ASSIGNMENT
All entries below must be reproduced without a single change.

Extracted page text data
━━━━━━━━
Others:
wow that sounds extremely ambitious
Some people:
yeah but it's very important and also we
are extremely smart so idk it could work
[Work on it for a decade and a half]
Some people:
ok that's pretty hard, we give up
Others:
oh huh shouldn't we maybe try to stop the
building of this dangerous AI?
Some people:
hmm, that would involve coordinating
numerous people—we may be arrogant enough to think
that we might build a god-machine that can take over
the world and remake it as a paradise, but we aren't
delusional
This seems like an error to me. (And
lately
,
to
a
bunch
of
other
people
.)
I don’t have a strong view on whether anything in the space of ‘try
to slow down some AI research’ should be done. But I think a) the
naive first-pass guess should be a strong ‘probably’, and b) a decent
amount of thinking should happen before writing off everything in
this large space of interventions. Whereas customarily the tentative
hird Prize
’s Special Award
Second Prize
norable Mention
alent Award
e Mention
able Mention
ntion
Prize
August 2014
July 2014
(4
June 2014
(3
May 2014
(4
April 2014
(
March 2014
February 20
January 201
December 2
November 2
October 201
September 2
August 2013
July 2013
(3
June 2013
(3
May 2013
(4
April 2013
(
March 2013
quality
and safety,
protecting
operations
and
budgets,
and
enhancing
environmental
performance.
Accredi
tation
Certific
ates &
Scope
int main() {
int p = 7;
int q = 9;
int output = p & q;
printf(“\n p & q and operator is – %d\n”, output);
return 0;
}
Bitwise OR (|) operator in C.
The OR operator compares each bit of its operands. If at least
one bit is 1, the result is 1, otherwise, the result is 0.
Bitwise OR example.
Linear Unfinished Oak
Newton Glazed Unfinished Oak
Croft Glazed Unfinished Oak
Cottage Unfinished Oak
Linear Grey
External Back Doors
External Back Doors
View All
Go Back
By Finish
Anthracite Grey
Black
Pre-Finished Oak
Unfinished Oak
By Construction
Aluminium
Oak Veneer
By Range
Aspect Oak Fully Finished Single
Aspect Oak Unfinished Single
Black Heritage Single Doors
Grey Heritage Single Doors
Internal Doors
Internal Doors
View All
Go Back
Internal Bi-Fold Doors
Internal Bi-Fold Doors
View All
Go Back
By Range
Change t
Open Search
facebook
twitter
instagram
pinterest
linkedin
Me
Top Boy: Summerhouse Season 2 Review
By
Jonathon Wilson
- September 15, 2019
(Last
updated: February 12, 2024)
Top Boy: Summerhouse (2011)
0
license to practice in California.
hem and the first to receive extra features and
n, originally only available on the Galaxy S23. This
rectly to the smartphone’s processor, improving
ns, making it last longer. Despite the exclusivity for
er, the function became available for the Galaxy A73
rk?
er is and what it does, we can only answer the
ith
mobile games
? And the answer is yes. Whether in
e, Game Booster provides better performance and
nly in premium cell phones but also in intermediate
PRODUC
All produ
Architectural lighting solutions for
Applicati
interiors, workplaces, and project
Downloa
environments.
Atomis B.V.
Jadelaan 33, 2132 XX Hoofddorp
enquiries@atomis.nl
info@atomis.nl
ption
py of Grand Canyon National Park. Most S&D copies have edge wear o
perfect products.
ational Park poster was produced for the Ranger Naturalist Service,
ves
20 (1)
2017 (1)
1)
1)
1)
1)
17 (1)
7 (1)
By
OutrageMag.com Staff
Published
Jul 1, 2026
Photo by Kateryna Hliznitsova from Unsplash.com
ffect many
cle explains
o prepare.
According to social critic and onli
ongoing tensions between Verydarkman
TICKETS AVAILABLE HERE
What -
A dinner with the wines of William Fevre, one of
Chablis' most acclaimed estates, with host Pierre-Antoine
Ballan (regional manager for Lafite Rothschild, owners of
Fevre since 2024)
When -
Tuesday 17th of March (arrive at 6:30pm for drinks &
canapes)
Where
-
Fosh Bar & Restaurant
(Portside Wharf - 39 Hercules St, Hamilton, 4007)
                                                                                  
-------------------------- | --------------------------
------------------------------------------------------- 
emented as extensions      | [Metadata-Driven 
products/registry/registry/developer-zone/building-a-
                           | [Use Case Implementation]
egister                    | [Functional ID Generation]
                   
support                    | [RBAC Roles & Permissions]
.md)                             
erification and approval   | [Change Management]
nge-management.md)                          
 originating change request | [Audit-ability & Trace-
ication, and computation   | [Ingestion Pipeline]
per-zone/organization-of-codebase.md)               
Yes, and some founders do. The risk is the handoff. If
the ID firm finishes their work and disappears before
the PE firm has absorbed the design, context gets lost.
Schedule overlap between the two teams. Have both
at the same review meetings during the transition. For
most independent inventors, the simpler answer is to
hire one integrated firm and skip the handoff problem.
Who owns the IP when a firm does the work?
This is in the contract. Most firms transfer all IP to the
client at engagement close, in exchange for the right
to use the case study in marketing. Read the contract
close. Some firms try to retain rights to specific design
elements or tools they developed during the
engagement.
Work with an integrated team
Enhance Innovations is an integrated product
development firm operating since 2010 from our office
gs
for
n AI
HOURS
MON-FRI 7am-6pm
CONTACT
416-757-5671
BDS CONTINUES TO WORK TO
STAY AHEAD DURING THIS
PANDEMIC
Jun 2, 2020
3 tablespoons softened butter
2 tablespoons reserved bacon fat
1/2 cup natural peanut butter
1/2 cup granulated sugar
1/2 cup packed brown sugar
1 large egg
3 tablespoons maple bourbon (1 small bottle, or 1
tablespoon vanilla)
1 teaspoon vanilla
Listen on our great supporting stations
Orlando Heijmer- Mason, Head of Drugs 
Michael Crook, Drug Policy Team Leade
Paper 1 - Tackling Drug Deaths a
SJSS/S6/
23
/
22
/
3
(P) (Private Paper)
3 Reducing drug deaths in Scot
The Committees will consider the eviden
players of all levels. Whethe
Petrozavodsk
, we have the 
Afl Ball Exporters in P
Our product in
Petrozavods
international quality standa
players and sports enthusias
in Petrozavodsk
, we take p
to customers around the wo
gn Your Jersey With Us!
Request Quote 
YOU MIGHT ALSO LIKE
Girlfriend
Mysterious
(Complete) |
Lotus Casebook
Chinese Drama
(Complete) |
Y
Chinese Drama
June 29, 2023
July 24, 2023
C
━━━━━━━━
SOLUTION FOR THIS EXERCISE
Others:
wow that sounds extremely ambitious
Some people:
yeah but it's very important and also we
are extremely smart so idk it could work
[Work on it for a decade and a half]
Some people:
ok that's pretty hard, we give up
Others:
oh huh shouldn't we maybe try to stop the
building of this dangerous AI?
Some people:
hmm, that would involve coordinating
numerous people—we may be arrogant enough to think
that we might build a god-machine that can take over
the world and remake it as a paradise, but we aren't
delusional
This seems like an error to me. (And
lately
,
to
a
bunch
of
other
people
.)
I don’t have a strong view on whether anything in the space of ‘try
to slow down some AI research’ should be done. But I think a) the
naive first-pass guess should be a strong ‘probably’, and b) a decent
amount of thinking should happen before writing off everything in
this large space of interventions. Whereas customarily the tentative
hird Prize
’s Special Award
Second Prize
norable Mention
alent Award
e Mention
able Mention
ntion
Prize
August 2014
July 2014
(4
June 2014
(3
May 2014
(4
April 2014
(
March 2014
February 20
January 201
December 2
November 2
October 201
September 2
August 2013
July 2013
(3
June 2013
(3
May 2013
(4
April 2013
(
March 2013
quality
and safety,
protecting
operations
and
budgets,
and
enhancing
environmental
performance.
Accredi
tation
Certific
ates &
Scope
int main() {
int p = 7;
int q = 9;
int output = p & q;
printf(“\n p & q and operator is – %d\n”, output);
return 0;
}
Bitwise OR (|) operator in C.
The OR operator compares each bit of its operands. If at least
one bit is 1, the result is 1, otherwise, the result is 0.
Bitwise OR example.
Linear Unfinished Oak
Newton Glazed Unfinished Oak
Croft Glazed Unfinished Oak
Cottage Unfinished Oak
Linear Grey
External Back Doors
External Back Doors
View All
Go Back
By Finish
Anthracite Grey
Black
Pre-Finished Oak
Unfinished Oak
By Construction
Aluminium
Oak Veneer
By Range
Aspect Oak Fully Finished Single
Aspect Oak Unfinished Single
Black Heritage Single Doors
Grey Heritage Single Doors
Internal Doors
Internal Doors
View All
Go Back
Internal Bi-Fold Doors
Internal Bi-Fold Doors
View All
Go Back
By Range
Change t
Open Search
facebook
twitter
instagram
pinterest
linkedin
Me
Top Boy: Summerhouse Season 2 Review
By
Jonathon Wilson
- September 15, 2019
(Last
updated: February 12, 2024)
Top Boy: Summerhouse (2011)
0
license to practice in California.
hem and the first to receive extra features and
n, originally only available on the Galaxy S23. This
rectly to the smartphone’s processor, improving
ns, making it last longer. Despite the exclusivity for
er, the function became available for the Galaxy A73
rk?
er is and what it does, we can only answer the
ith
mobile games
? And the answer is yes. Whether in
e, Game Booster provides better performance and
nly in premium cell phones but also in intermediate
PRODUC
All produ
Architectural lighting solutions for
Applicati
interiors, workplaces, and project
Downloa
environments.
Atomis B.V.
Jadelaan 33, 2132 XX Hoofddorp
enquiries@atomis.nl
info@atomis.nl
ption
py of Grand Canyon National Park. Most S&D copies have edge wear o
perfect products.
ational Park poster was produced for the Ranger Naturalist Service,
ves
20 (1)
2017 (1)
1)
1)
1)
1)
17 (1)
7 (1)
By
OutrageMag.com Staff
Published
Jul 1, 2026
Photo by Kateryna Hliznitsova from Unsplash.com
ffect many
cle explains
o prepare.
According to social critic and onli
ongoing tensions between Verydarkman
TICKETS AVAILABLE HERE
What -
A dinner with the wines of William Fevre, one of
Chablis' most acclaimed estates, with host Pierre-Antoine
Ballan (regional manager for Lafite Rothschild, owners of
Fevre since 2024)
When -
Tuesday 17th of March (arrive at 6:30pm for drinks &
canapes)
Where
-
Fosh Bar & Restaurant
(Portside Wharf - 39 Hercules St, Hamilton, 4007)
                                                                                  
-------------------------- | --------------------------
------------------------------------------------------- 
emented as extensions      | [Metadata-Driven 
products/registry/registry/developer-zone/building-a-
                           | [Use Case Implementation]
egister                    | [Functional ID Generation]
                   
support                    | [RBAC Roles & Permissions]
.md)                             
erification and approval   | [Change Management]
nge-management.md)                          
 originating change request | [Audit-ability & Trace-
ication, and computation   | [Ingestion Pipeline]
per-zone/organization-of-codebase.md)               
Yes, and some founders do. The risk is the handoff. If
the ID firm finishes their work and disappears before
the PE firm has absorbed the design, context gets lost.
Schedule overlap between the two teams. Have both
at the same review meetings during the transition. For
most independent inventors, the simpler answer is to
hire one integrated firm and skip the handoff problem.
Who owns the IP when a firm does the work?
This is in the contract. Most firms transfer all IP to the
client at engagement close, in exchange for the right
to use the case study in marketing. Read the contract
close. Some firms try to retain rights to specific design
elements or tools they developed during the
engagement.
Work with an integrated team
Enhance Innovations is an integrated product
development firm operating since 2010 from our office
gs
for
n AI
HOURS
MON-FRI 7am-6pm
CONTACT
416-757-5671
BDS CONTINUES TO WORK TO
STAY AHEAD DURING THIS
PANDEMIC
Jun 2, 2020
3 tablespoons softened butter
2 tablespoons reserved bacon fat
1/2 cup natural peanut butter
1/2 cup granulated sugar
1/2 cup packed brown sugar
1 large egg
3 tablespoons maple bourbon (1 small bottle, or 1
tablespoon vanilla)
1 teaspoon vanilla
Listen on our great supporting stations
Orlando Heijmer- Mason, Head of Drugs 
Michael Crook, Drug Policy Team Leade
Paper 1 - Tackling Drug Deaths a
SJSS/S6/
23
/
22
/
3
(P) (Private Paper)
3 Reducing drug deaths in Scot
The Committees will consider the eviden
players of all levels. Whethe
Petrozavodsk
, we have the 
Afl Ball Exporters in P
Our product in
Petrozavods
international quality standa
players and sports enthusias
in Petrozavodsk
, we take p
to customers around the wo
gn Your Jersey With Us!
Request Quote 
YOU MIGHT ALSO LIKE
Girlfriend
Mysterious
(Complete) |
Lotus Casebook
Chinese Drama
(Complete) |
Y
Chinese Drama
June 29, 2023
July 24, 2023
C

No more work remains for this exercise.